You might guess that the size of maple leaves depends on the location of the trees. For example, that maple leaves under the shade of tall oaks are smaller than the maple leaves from trees in the prairie and that maple leaves from trees in median strips of parking lots are smaller still. To test this hypothesis you collect several (say 7) groups of 10 maple leaves from different locations. Group A is from under the shade of tall oaks; group B is from the prairie; group C from median strips of parking lots, etc. Most likely you would find that the groups are broadly similar, for example, the range between the smallest and the largest leaves of group A probably includes a large fraction of the leaves in each group. Of course, in detail, each group is probably different: has slightly different highs, lows, and hence it is likely that each group has a different average (mean) size. Can we take this difference in average size as evidence that the groups in fact are different (and perhaps that location causes that difference)? Note that even if there is not a "real" effect of location on leaf-size (the null hypothesis), the groups are likely to have different average leaf-sizes. The likely range of variation of the averages if our location-effect hypothesis is wrong, and the null hypothesis is correct, is given by the standard deviation of the estimated means:

sdev /N^½

where sdev is the standard deviation of the size of all the leaves and N (10 in our example) is the number of leaves in a group. Thus if we treat the collection of the 7 group means as data and find the standard deviation of those means and it is "significantly" larger than the above, we have evidence that the null hypothesis is not correct and instead location has an effect. This is to say that if some (or several) group's average leaf-size is "unusually" large or small, it is unlikely to be just "chance".

The comparison between the actual variation of the group averages and that expected from the above formula is is expressed in terms of the F ratio:

F=(found variation of the group averages)/(expected variation of the group averages)

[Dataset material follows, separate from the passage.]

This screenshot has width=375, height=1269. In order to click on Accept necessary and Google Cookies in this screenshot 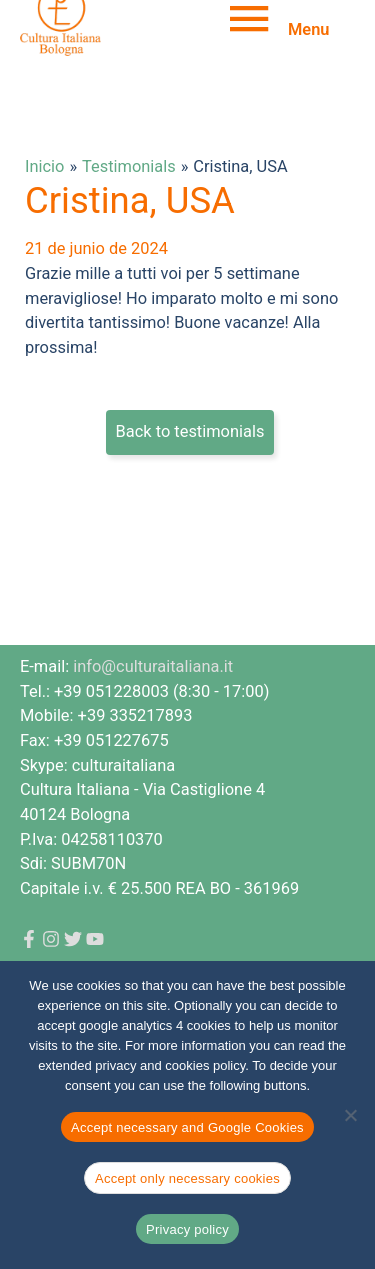, I will do `click(187, 1127)`. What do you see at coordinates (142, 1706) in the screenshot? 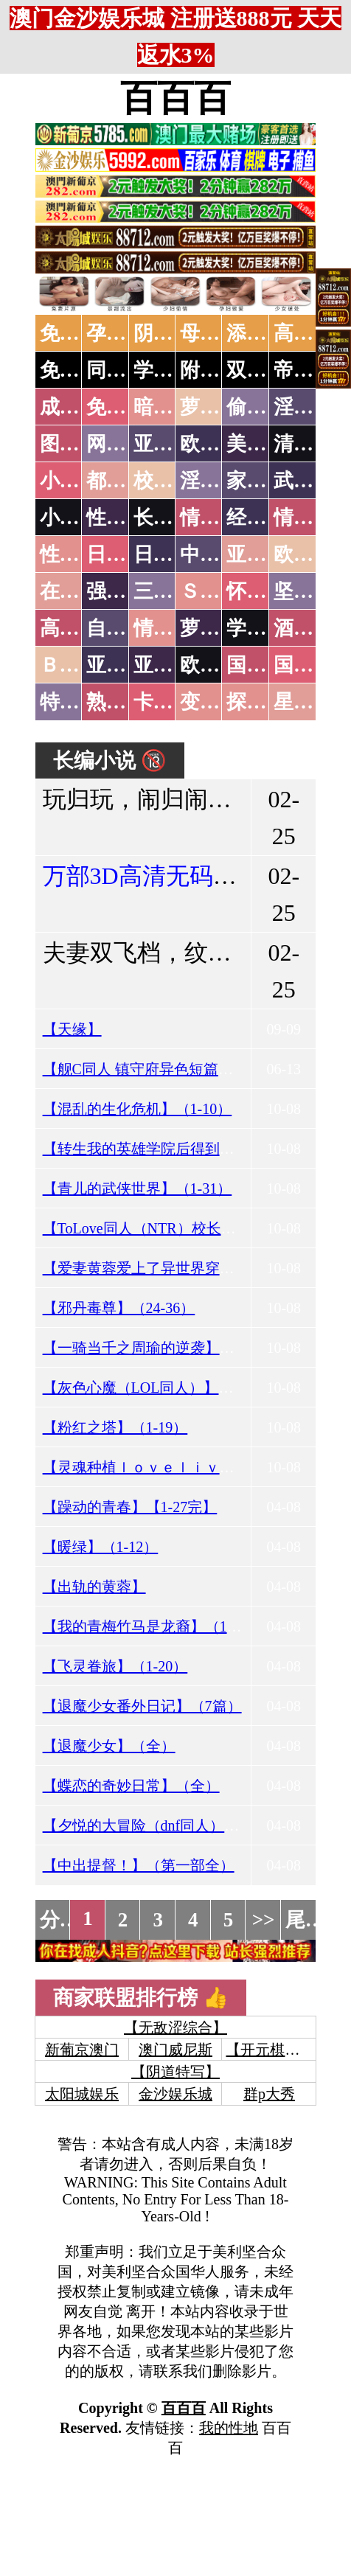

Thus if the null hypothesis is correct we expect F to be about 1, whereas "large" F indicates a location effect. How big should F be before we reject the null hypothesis? P reports the significance level.

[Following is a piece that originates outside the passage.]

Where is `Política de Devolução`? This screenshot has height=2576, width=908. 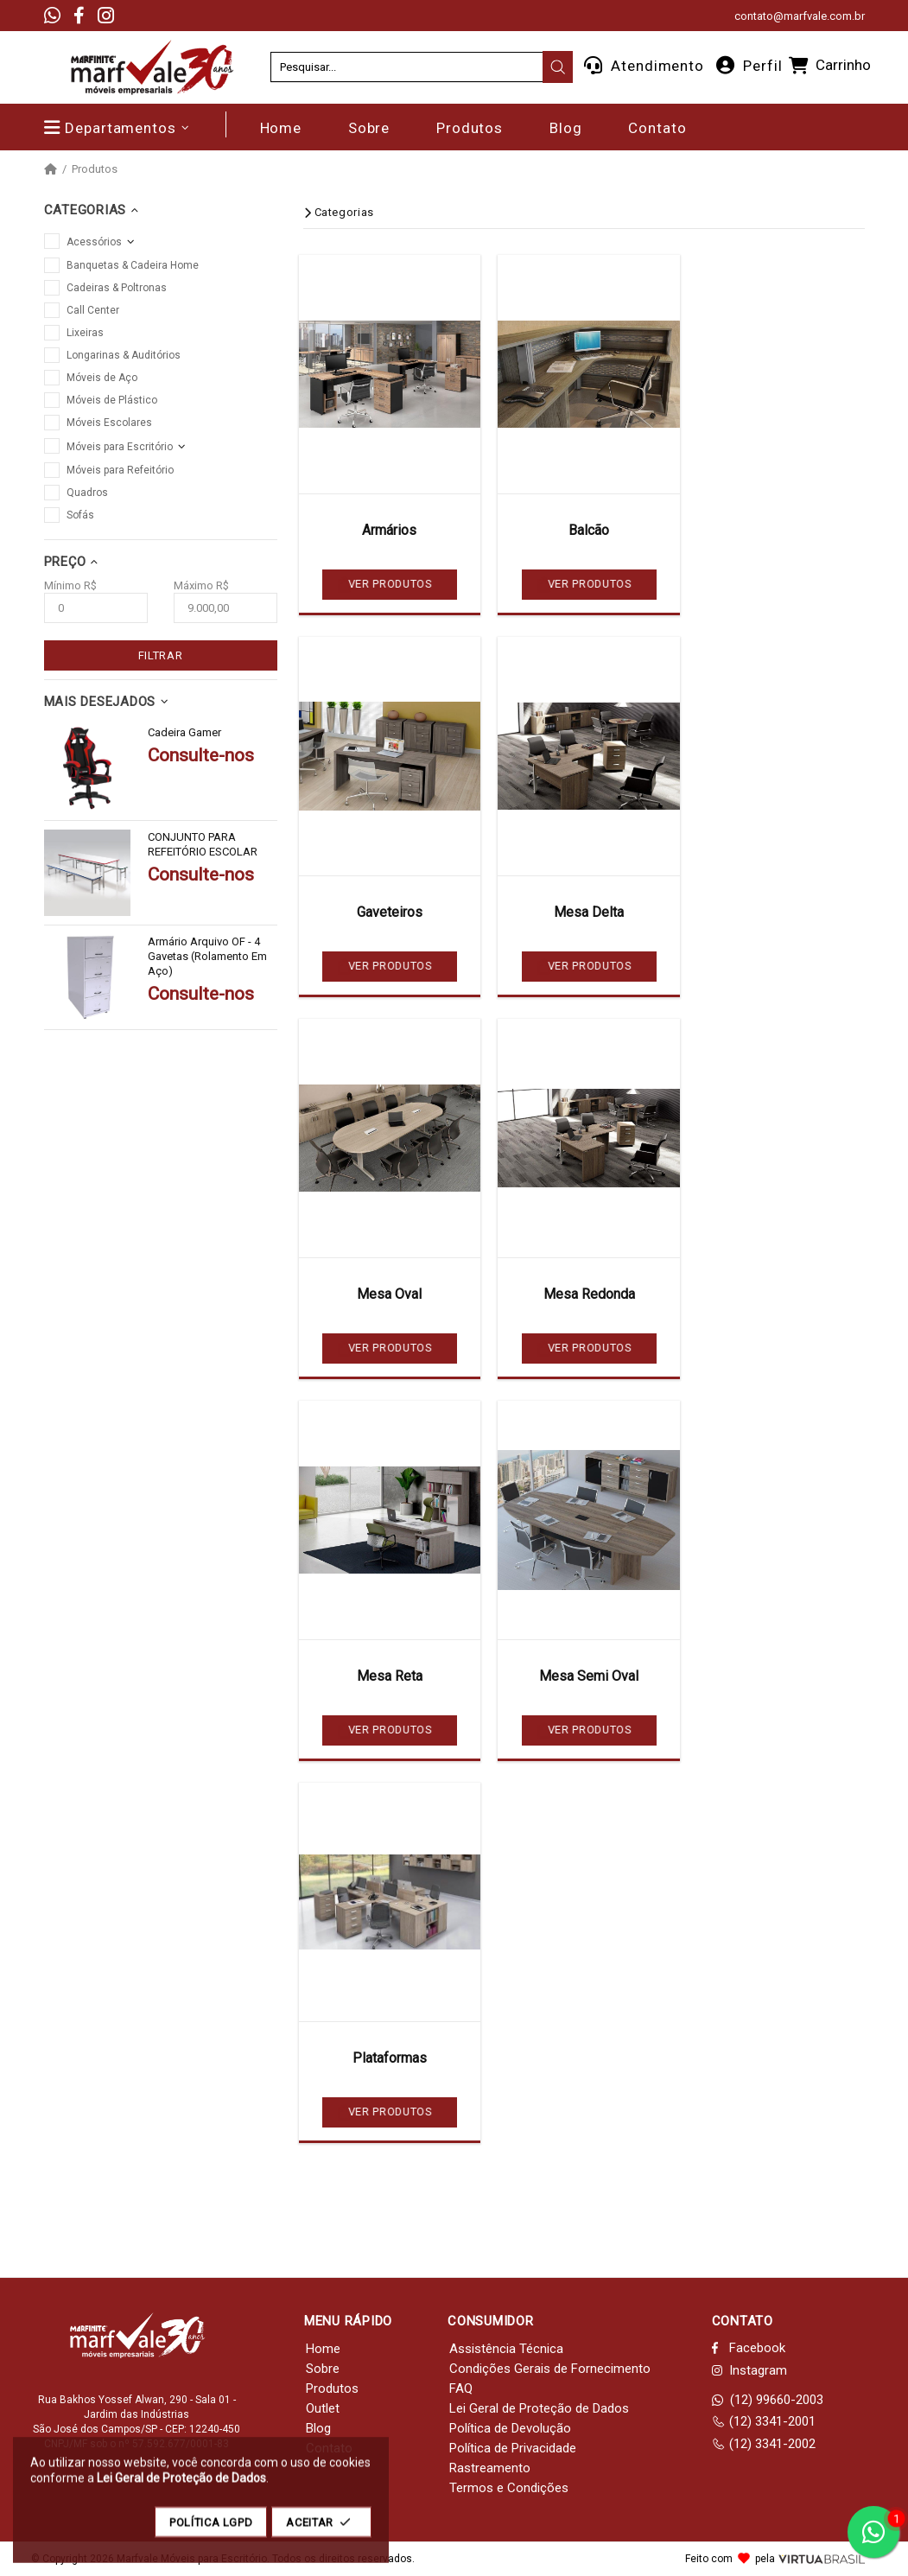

In terms of the details of the ANOVA test, note that the number of degrees of freedom ("d.f.") for the numerator (found variation of group averages) is one less than the number of groups (6); the number of degrees of freedom for the denominator (so called "error" or variation within groups or expected variation) is the total number of leaves minus the total number of groups (63). The F ratio can be computed from the ratio of the mean sum of squared deviations of each group's mean from the overall mean [weighted by the size of the group] ("Mean Square" for "between") and the mean sum of the squared deviations of each item from that item's group mean ("Mean Square" for "error"). In the previous sentence mean means dividing the total "Sum of Squares" by the number of degrees of freedom.

Why not just use the t-test?

The t-test tells us if the variation between two groups is "significant". Why not just do t-tests for all the pairs of locations, thus finding, for example, that leaves from median strips are significantly smaller than leaves from the prairie, whereas shade/prairie and shade/median strips are not significantly different. Multiple t-tests are not the answer because as the number of groups grows, the number of needed pair comparisons grows quickly. For 7 groups there are 21 pairs. If we test 21 pairs we should not be surprised to observe things that happen only 5% of the time. Thus in 21 pairings, a P=.05 for one pair cannot be considered significant. ANOVA puts all the data into one number (F) and gives us one P for the null hypothesis.